━━ INFORMATION SUPPLIED

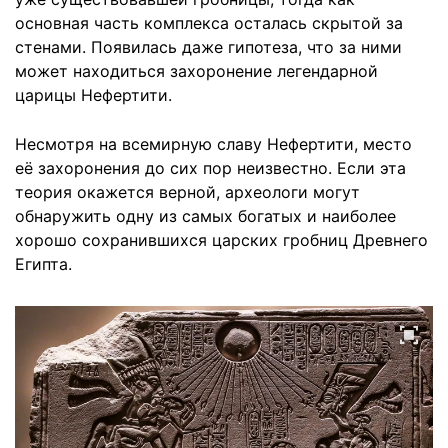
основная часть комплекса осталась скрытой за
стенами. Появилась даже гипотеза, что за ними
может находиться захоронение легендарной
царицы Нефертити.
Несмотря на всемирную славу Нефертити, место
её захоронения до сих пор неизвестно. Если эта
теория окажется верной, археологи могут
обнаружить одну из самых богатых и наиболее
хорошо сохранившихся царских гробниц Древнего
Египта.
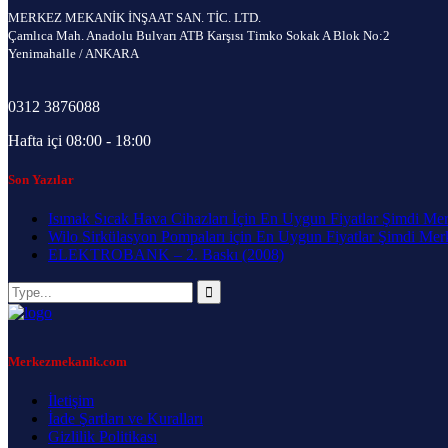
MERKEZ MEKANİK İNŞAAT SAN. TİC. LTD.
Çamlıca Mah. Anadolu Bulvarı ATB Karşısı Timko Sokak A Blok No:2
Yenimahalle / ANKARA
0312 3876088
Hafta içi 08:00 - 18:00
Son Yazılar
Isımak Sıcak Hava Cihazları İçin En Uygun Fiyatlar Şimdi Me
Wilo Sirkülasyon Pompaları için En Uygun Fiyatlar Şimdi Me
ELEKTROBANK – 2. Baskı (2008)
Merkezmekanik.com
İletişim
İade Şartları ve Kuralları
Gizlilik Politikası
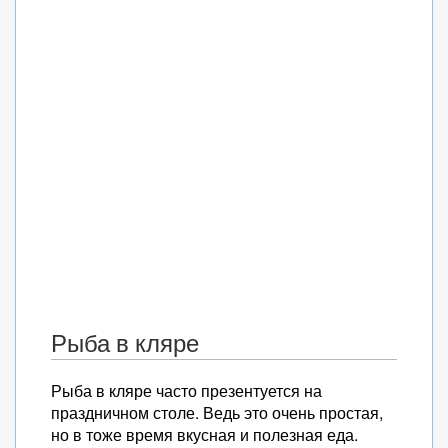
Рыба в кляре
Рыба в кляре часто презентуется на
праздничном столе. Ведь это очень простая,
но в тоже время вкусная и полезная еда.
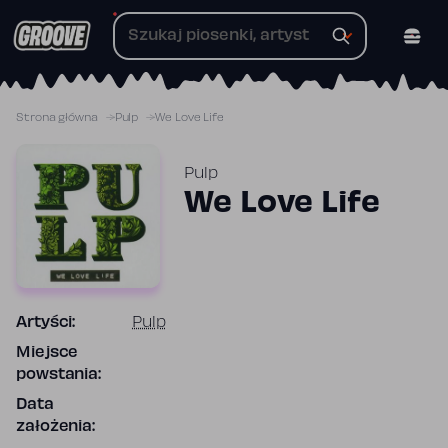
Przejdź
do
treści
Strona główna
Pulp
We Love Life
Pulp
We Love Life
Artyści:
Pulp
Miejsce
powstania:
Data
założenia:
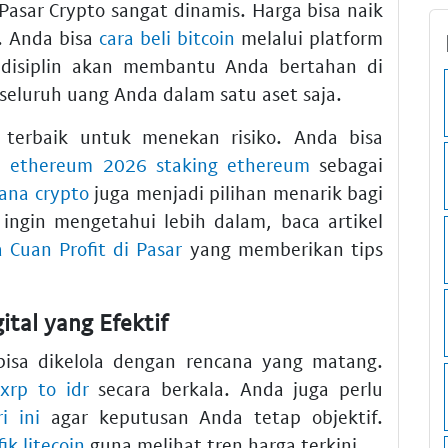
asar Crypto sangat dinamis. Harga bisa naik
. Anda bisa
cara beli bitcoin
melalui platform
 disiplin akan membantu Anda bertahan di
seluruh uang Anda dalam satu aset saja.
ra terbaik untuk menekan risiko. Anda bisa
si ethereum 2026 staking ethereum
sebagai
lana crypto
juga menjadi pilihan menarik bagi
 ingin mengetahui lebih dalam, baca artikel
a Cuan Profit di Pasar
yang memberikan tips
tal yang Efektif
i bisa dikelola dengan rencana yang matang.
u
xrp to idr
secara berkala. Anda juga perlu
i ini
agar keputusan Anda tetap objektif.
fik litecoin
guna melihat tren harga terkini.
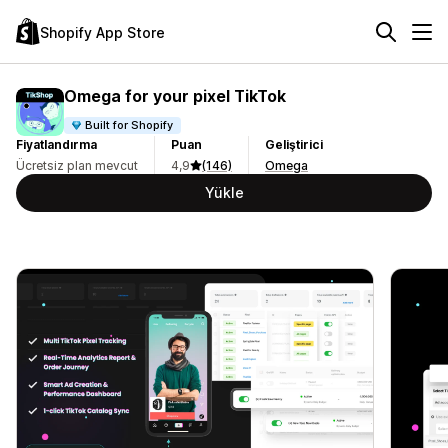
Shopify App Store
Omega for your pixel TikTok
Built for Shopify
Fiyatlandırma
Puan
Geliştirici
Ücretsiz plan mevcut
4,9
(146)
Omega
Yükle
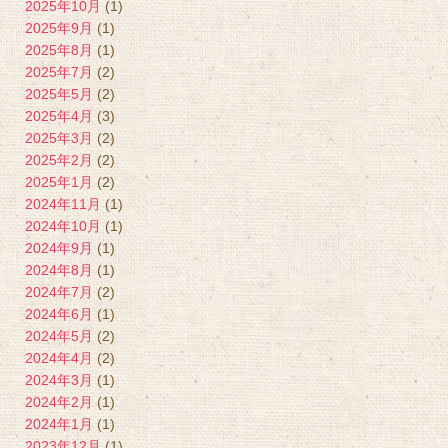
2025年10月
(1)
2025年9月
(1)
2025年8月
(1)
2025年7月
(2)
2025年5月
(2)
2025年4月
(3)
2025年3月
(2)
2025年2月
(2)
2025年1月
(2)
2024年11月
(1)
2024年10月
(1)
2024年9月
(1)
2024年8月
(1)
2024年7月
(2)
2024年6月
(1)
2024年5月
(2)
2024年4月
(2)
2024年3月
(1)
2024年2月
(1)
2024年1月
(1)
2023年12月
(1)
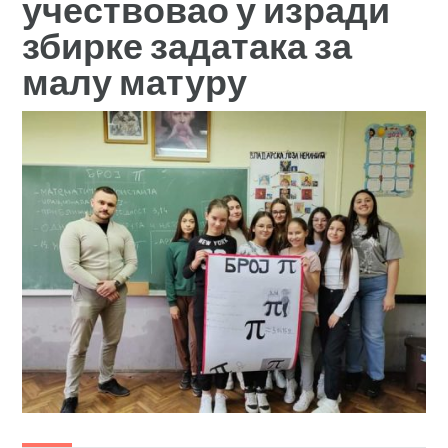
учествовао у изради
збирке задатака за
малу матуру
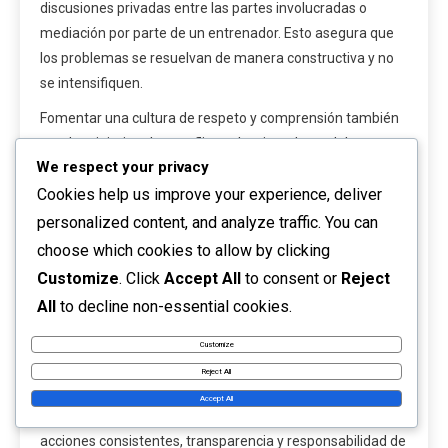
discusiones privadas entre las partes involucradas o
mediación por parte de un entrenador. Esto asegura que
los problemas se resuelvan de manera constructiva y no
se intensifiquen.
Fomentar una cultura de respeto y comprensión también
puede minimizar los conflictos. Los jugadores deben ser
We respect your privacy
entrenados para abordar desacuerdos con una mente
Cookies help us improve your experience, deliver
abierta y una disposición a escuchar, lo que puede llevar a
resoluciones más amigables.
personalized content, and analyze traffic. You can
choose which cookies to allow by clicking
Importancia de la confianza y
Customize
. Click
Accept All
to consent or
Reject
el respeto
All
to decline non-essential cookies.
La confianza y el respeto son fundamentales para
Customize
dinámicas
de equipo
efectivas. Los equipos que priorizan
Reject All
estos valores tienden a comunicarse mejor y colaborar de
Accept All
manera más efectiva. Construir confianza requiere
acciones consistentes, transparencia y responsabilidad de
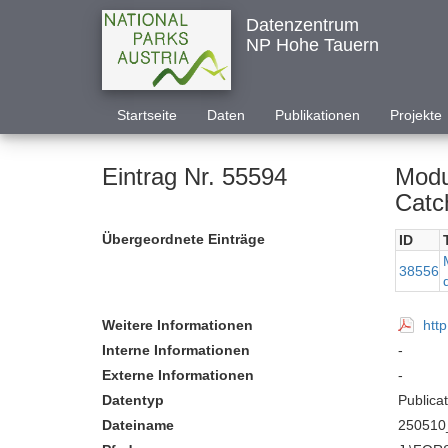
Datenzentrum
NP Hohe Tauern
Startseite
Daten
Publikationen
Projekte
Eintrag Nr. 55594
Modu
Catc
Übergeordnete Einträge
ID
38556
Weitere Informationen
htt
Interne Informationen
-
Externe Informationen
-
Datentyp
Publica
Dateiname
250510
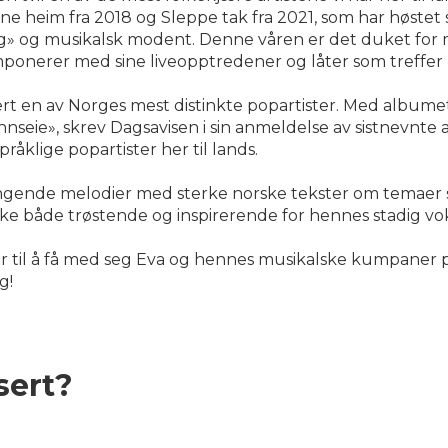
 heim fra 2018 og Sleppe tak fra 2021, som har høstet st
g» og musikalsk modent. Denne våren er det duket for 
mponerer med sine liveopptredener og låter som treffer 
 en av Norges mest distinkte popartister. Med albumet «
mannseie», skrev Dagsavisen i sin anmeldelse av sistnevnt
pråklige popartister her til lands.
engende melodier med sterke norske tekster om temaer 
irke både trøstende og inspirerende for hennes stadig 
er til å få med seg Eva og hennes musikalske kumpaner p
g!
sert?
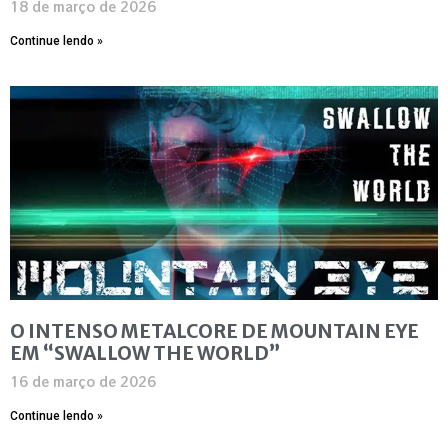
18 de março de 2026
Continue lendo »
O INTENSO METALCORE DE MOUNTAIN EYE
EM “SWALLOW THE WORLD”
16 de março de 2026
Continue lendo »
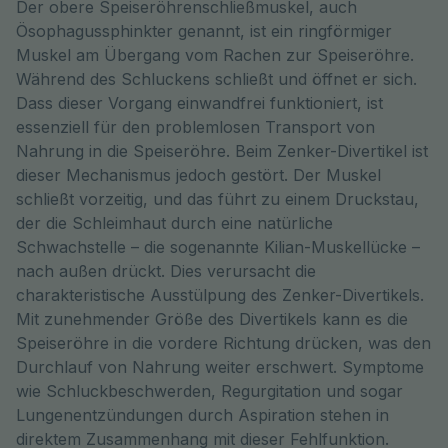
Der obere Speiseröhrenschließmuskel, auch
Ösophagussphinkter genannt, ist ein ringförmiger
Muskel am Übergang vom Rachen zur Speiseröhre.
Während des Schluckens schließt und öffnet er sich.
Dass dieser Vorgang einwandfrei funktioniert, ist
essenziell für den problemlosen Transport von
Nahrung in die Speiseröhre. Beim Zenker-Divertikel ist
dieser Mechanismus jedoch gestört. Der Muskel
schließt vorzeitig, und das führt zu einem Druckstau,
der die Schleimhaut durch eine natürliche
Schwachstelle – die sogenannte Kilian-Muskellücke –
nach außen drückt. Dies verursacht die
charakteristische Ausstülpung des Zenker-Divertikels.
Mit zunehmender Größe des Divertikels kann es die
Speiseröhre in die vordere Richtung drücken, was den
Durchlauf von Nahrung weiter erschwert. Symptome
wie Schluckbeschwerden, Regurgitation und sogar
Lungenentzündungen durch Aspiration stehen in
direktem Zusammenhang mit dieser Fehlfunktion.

━━━━

> [REQUIRED WORK] The records above must be echoed exactly, minus their pictures.

> [SOLUTION]
основная часть комплекса осталась скрытой за
стенами. Появилась даже гипотеза, что за ними
может находиться захоронение легендарной
царицы Нефертити.
Несмотря на всемирную славу Нефертити, место
её захоронения до сих пор неизвестно. Если эта
теория окажется верной, археологи могут
обнаружить одну из самых богатых и наиболее
хорошо сохранившихся царских гробниц Древнего
Египта.
MERKEZ MEKANİK İNŞAAT SAN. TİC. LTD.
Çamlıca Mah. Anadolu Bulvarı ATB Karşısı Timko Sokak A Blok No:2
Yenimahalle / ANKARA
0312 3876088
Hafta içi 08:00 - 18:00
Son Yazılar
Isımak Sıcak Hava Cihazları İçin En Uygun Fiyatlar Şimdi Me
Wilo Sirkülasyon Pompaları için En Uygun Fiyatlar Şimdi Me
ELEKTROBANK – 2. Baskı (2008)
Merkezmekanik.com
İletişim
İade Şartları ve Kuralları
Gizlilik Politikası
Рыба в кляре
Рыба в кляре часто презентуется на
праздничном столе. Ведь это очень простая,
но в тоже время вкусная и полезная еда.
Przejdź
do
treści
Strona główna
Pulp
We Love Life
Pulp
We Love Life
Artyści:
Pulp
Miejsce
powstania:
Data
założenia:
asar Crypto sangat dinamis. Harga bisa naik
. Anda bisa
cara beli bitcoin
melalui platform
 disiplin akan membantu Anda bertahan di
seluruh uang Anda dalam satu aset saja.
ra terbaik untuk menekan risiko. Anda bisa
si ethereum 2026 staking ethereum
sebagai
lana crypto
juga menjadi pilihan menarik bagi
 ingin mengetahui lebih dalam, baca artikel
a Cuan Profit di Pasar
yang memberikan tips
tal yang Efektif
i bisa dikelola dengan rencana yang matang.
u
xrp to idr
secara berkala. Anda juga perlu
i ini
agar keputusan Anda tetap objektif.
fik litecoin
guna melihat tren harga terkini.
Shopify App Store
Omega for your pixel TikTok
Built for Shopify
Fiyatlandırma
Puan
Geliştirici
Ücretsiz plan mevcut
4,9
(146)
Omega
Yükle
2025年10月
(1)
2025年9月
(1)
2025年8月
(1)
2025年7月
(2)
2025年5月
(2)
2025年4月
(3)
2025年3月
(2)
2025年2月
(2)
2025年1月
(2)
2024年11月
(1)
2024年10月
(1)
2024年9月
(1)
2024年8月
(1)
2024年7月
(2)
2024年6月
(1)
2024年5月
(2)
2024年4月
(2)
2024年3月
(1)
2024年2月
(1)
2024年1月
(1)
2023年12月
(1)
учествовао у изради
збирке задатака за
малу матуру
discusiones privadas entre las partes involucradas o
mediación por parte de un entrenador. Esto asegura que
los problemas se resuelvan de manera constructiva y no
se intensifiquen.
Fomentar una cultura de respeto y comprensión también
puede minimizar los conflictos. Los jugadores deben ser
We respect your privacy
entrenados para abordar desacuerdos con una mente
Cookies help us improve your experience, deliver
abierta y una disposición a escuchar, lo que puede llevar a
resoluciones más amigables.
personalized content, and analyze traffic. You can
choose which cookies to allow by clicking
Importancia de la confianza y
Customize
. Click
Accept All
to consent or
Reject
el respeto
All
to decline non-essential cookies.
La confianza y el respeto son fundamentales para
Customize
dinámicas
de equipo
efectivas. Los equipos que priorizan
Reject All
estos valores tienden a comunicarse mejor y colaborar de
Accept All
manera más efectiva. Construir confianza requiere
acciones consistentes, transparencia y responsabilidad de
Datenzentrum
NP Hohe Tauern
Startseite
Daten
Publikationen
Projekte
Eintrag Nr. 55594
Modu
Catc
Übergeordnete Einträge
ID
38556
Weitere Informationen
htt
Interne Informationen
-
Externe Informationen
-
Datentyp
Publica
Dateiname
250510
 heim fra 2018 og Sleppe tak fra 2021, som har høstet st
g» og musikalsk modent. Denne våren er det duket for 
mponerer med sine liveopptredener og låter som treffer 
 en av Norges mest distinkte popartister. Med albumet «
mannseie», skrev Dagsavisen i sin anmeldelse av sistnevnt
pråklige popartister her til lands.
engende melodier med sterke norske tekster om temaer 
irke både trøstende og inspirerende for hennes stadig 
er til å få med seg Eva og hennes musikalske kumpaner p
g!
sert?
18 de março de 2026
Continue lendo »
O INTENSO METALCORE DE MOUNTAIN EYE
EM “SWALLOW THE WORLD”
16 de março de 2026
Continue lendo »
Der obere Speiseröhrenschließmuskel, auch
Ösophagussphinkter genannt, ist ein ringförmiger
Muskel am Übergang vom Rachen zur Speiseröhre.
Während des Schluckens schließt und öffnet er sich.
Dass dieser Vorgang einwandfrei funktioniert, ist
essenziell für den problemlosen Transport von
Nahrung in die Speiseröhre. Beim Zenker-Divertikel ist
dieser Mechanismus jedoch gestört. Der Muskel
schließt vorzeitig, und das führt zu einem Druckstau,
der die Schleimhaut durch eine natürliche
Schwachstelle – die sogenannte Kilian-Muskellücke –
nach außen drückt. Dies verursacht die
charakteristische Ausstülpung des Zenker-Divertikels.
Mit zunehmender Größe des Divertikels kann es die
Speiseröhre in die vordere Richtung drücken, was den
Durchlauf von Nahrung weiter erschwert. Symptome
wie Schluckbeschwerden, Regurgitation und sogar
Lungenentzündungen durch Aspiration stehen in
direktem Zusammenhang mit dieser Fehlfunktion.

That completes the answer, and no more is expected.